The truth is, a woman will fuck you and keep it moving.  That’s her nature.  Does she do that today?  Not so much.  Why?  Because simps will label her a ho and take her rights away: (a) right to be married, (b) right to be respected as a wholesome woman in the community, (c) right to hold office, (d) right to become the matriarch.  As a result of the political and social structure in the west and black community especially, women are in hiding.  As a result of man’s desire to ensure paternity we’ve caged our women.  Most women are hiding so good they’ve forgotten what they really want and who they really are.  Most women don’t even orgasm when having intercourse with a man – that’s how far gone the feminine element has been buried.  Much of my work is helping women find their orgasm and pleasure again and helping to educate men on how to support them in doing the same.
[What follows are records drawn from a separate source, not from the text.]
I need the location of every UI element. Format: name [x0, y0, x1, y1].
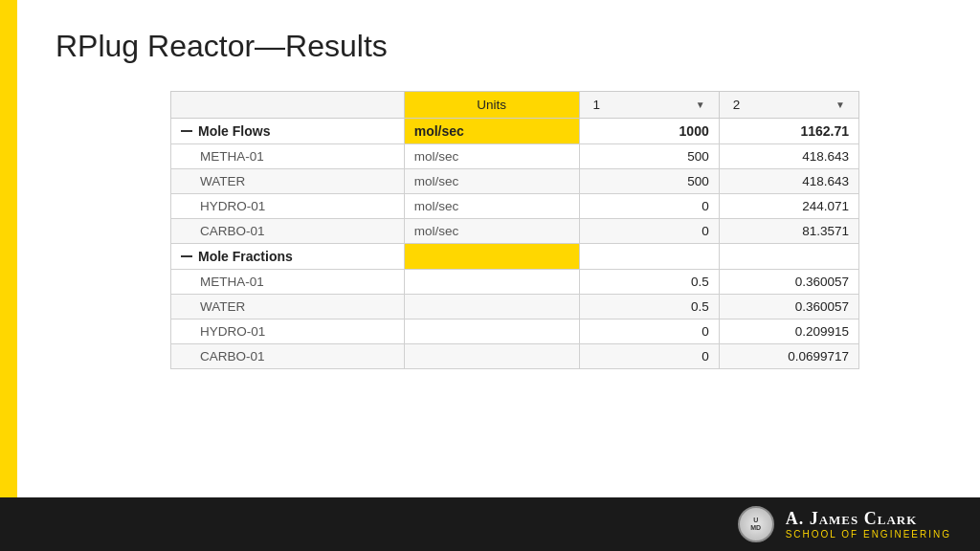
- section-header-1: Mole Fractions: [171, 244, 859, 270]
- row-label: HYDRO-01: [171, 320, 405, 344]
- row-col2-value: 0.0699717: [719, 344, 858, 369]
- header-col1-cell[interactable]: 1 ▼: [579, 92, 719, 119]
- table-row: HYDRO-01mol/sec0244.071: [171, 194, 859, 219]
- row-label: CARBO-01: [171, 344, 405, 369]
- table-row: CARBO-01mol/sec081.3571: [171, 219, 859, 244]
- section-header-col1-0: 1000: [579, 119, 719, 144]
- row-col1-value: 0.5: [579, 295, 719, 320]
- row-units: mol/sec: [404, 169, 579, 194]
- col2-header-inner: 2 ▼: [729, 98, 849, 112]
- page-title: RPlug Reactor—Results: [56, 29, 942, 64]
- school-name: A. James Clark: [786, 509, 918, 529]
- table-row: METHA-010.50.360057: [171, 270, 859, 295]
- university-logo-text: UMD: [750, 517, 761, 531]
- row-col1-value: 0: [579, 344, 719, 369]
- row-col2-value: 244.071: [719, 194, 858, 219]
- row-col1-value: 500: [579, 169, 719, 194]
- table-body: Mole Flowsmol/sec10001162.71METHA-01mol/…: [171, 119, 859, 369]
- footer-text-block: A. James Clark SCHOOL OF ENGINEERING: [786, 509, 951, 540]
- row-units: [404, 270, 579, 295]
- section-header-col2-0: 1162.71: [719, 119, 858, 144]
- table-row: WATER0.50.360057: [171, 295, 859, 320]
- row-col1-value: 0: [579, 320, 719, 344]
- row-col2-value: 418.643: [719, 169, 858, 194]
- collapse-icon[interactable]: [181, 255, 192, 257]
- row-col2-value: 81.3571: [719, 219, 858, 244]
- section-header-col1-1: [579, 244, 719, 270]
- collapse-icon[interactable]: [181, 130, 192, 132]
- table-header-row: Units 1 ▼ 2 ▼: [171, 92, 859, 119]
- results-table-wrapper: Units 1 ▼ 2 ▼ Mole: [170, 91, 859, 369]
- school-dept: SCHOOL OF ENGINEERING: [786, 529, 951, 540]
- row-col1-value: 500: [579, 144, 719, 169]
- row-col2-value: 0.360057: [719, 270, 858, 295]
- col2-dropdown-arrow[interactable]: ▼: [835, 99, 845, 110]
- col1-header-inner: 1 ▼: [590, 98, 709, 112]
- header-units-cell: Units: [404, 92, 579, 119]
- table-row: CARBO-0100.0699717: [171, 344, 859, 369]
- section-header-label-1: Mole Fractions: [171, 244, 405, 270]
- row-col1-value: 0: [579, 194, 719, 219]
- section-header-units-1: [404, 244, 579, 270]
- row-units: mol/sec: [404, 194, 579, 219]
- row-units: mol/sec: [404, 219, 579, 244]
- row-label: WATER: [171, 295, 405, 320]
- header-empty-cell: [171, 92, 405, 119]
- section-header-col2-1: [719, 244, 858, 270]
- row-units: [404, 344, 579, 369]
- row-col1-value: 0.5: [579, 270, 719, 295]
- main-content: RPlug Reactor—Results Units 1 ▼ 2: [17, 0, 980, 398]
- section-header-units-0: mol/sec: [404, 119, 579, 144]
- row-units: [404, 295, 579, 320]
- col2-label: 2: [733, 98, 741, 112]
- section-header-label-0: Mole Flows: [171, 119, 405, 144]
- row-units: [404, 320, 579, 344]
- row-col2-value: 0.209915: [719, 320, 858, 344]
- results-table: Units 1 ▼ 2 ▼ Mole: [170, 91, 859, 369]
- row-label: CARBO-01: [171, 219, 405, 244]
- footer: UMD A. James Clark SCHOOL OF ENGINEERING: [0, 497, 980, 551]
- row-label: HYDRO-01: [171, 194, 405, 219]
- row-units: mol/sec: [404, 144, 579, 169]
- section-header-0: Mole Flowsmol/sec10001162.71: [171, 119, 859, 144]
- col1-dropdown-arrow[interactable]: ▼: [696, 99, 705, 110]
- row-col1-value: 0: [579, 219, 719, 244]
- row-label: METHA-01: [171, 144, 405, 169]
- col1-label: 1: [593, 98, 601, 112]
- table-row: HYDRO-0100.209915: [171, 320, 859, 344]
- row-label: METHA-01: [171, 270, 405, 295]
- table-row: WATERmol/sec500418.643: [171, 169, 859, 194]
- row-col2-value: 418.643: [719, 144, 858, 169]
- row-label: WATER: [171, 169, 405, 194]
- row-col2-value: 0.360057: [719, 295, 858, 320]
- header-col2-cell[interactable]: 2 ▼: [719, 92, 858, 119]
- left-accent-bar: [0, 0, 17, 497]
- table-row: METHA-01mol/sec500418.643: [171, 144, 859, 169]
- university-logo: UMD: [738, 506, 774, 542]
6.  The last point was that our aura’s bind us together.

All I have to say to that is “And?!”  So what?!  That’s called human design.  The number one way we’ve been designed to unifiy as a human species is through fucking, touch, and intimacy.  That’s how we come together (no pun) and develop a deep, true, real love for each other.  That’s how it was done in egalitarian societies where people were willing to share everything with each other.  Why were they willing to do that?  Because they loved each other.  Why did they love each other?  Was it a doctrine?  A philosophy?  Religion?  No!!!  It’s because we shared intimacy, touch, and sex amongst the community and as a result we felt a real connection to everyone.  I know that sounds crazy to a lot people, “Wow.  I can’t imagine sharing my house or car Rakhem with some ninja down the street.  Or giving away food.  I just can’t see that.”  I know.  It’s much more comfortable and natural to walk by a homeless family like nothing happened.  Man, this racism and modern culture has done a number on our people.  We could literally give a fuck about ourselves and our community and the main tool to reverse that is being vilified by the mass media, teachers, religious folk, and black nationalists.  And, yes, that tool would be SEX.